Today the estate is producing organic wines within their microclimate as Andrea reflects on the characteristics that make Sangiovese special in Montalcino: “Sangiovese grapes find here the perfect balance, it doesn’t need to be pushed, but it is very demanding to reach the perfect ripeness, it is wild but at the same time it changes a lot according to different soils. You can see easily the different morphology of the grapes within a short distance according to the nature and aspects of the land.”
|~ Cover crops and grasses growing between vine rows at La Serena to be used as green manure and organic fertilizer ~
Today we’re reviewing La Serena’s 2010 Brunello.
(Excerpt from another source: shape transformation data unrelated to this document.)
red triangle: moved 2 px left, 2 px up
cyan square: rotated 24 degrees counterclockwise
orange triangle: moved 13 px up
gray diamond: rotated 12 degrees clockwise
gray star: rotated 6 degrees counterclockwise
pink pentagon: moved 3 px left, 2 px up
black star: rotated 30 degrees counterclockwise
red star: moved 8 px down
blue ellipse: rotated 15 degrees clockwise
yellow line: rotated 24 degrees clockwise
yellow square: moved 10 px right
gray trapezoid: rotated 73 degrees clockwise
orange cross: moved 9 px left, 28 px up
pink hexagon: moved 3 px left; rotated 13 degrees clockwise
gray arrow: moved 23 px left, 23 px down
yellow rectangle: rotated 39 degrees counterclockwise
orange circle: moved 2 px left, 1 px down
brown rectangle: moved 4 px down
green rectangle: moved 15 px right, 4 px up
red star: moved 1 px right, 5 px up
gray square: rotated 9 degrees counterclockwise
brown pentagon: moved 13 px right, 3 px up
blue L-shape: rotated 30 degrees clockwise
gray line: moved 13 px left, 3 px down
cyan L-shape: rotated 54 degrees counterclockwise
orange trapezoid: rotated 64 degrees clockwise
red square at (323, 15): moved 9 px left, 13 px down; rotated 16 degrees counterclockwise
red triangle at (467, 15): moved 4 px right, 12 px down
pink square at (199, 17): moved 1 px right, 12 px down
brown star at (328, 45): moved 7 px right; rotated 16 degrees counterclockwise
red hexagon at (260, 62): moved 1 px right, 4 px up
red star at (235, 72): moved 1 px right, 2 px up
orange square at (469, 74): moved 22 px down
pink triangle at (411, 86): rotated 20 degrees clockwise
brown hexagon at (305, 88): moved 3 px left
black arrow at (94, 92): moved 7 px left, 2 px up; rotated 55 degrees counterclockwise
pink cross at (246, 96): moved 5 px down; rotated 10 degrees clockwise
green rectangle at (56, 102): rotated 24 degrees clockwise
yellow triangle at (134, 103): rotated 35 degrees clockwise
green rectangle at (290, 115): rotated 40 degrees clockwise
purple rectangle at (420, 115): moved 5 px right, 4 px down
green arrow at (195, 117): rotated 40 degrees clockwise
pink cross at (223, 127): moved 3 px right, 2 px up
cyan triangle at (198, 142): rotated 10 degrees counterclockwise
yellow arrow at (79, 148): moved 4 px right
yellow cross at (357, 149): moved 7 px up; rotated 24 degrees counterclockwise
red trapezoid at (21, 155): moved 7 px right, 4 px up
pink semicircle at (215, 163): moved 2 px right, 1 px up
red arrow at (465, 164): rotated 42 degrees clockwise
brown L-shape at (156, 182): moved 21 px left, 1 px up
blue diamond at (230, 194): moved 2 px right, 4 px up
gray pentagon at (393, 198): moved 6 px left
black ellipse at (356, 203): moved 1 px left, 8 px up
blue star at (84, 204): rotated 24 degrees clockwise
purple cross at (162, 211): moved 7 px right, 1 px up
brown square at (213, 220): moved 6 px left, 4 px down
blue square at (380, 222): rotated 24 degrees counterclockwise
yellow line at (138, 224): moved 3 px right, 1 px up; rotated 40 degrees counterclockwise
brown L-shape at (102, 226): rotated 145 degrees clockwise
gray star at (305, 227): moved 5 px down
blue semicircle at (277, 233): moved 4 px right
Another excellent release from this small winery and yet another shining star in a vintage seemingly without a bad wine.
The 2010 is a deep, dark black ruby color that barely lightens at the edge of the bowl. In the past, I’ve called this Brunello, “Wild Thing” for it’s untamed nature and meaty characteristics. This example did not portray itself that way. It is extremely elegant.
On the nose, the wine exhibits aromas of crushed berry, flowers, roasted chestnut, and hints of tobacco leaf. On the palate, the wine has not yet developed much complexity but expresses an elegant core of ripe, juicy red fruit that at first blush appears medium bodied and lighter than many Brunello. But, it’s the elegance baby! The trailing finish allows for some iodine/blood flavors that contrast with the notes of sage and fruit. La Serena is aged 2 years in oak, with 80% – 90% of the wine in cask and the balance in barrique. A very nice effort here and a good value. 93 points. About $40.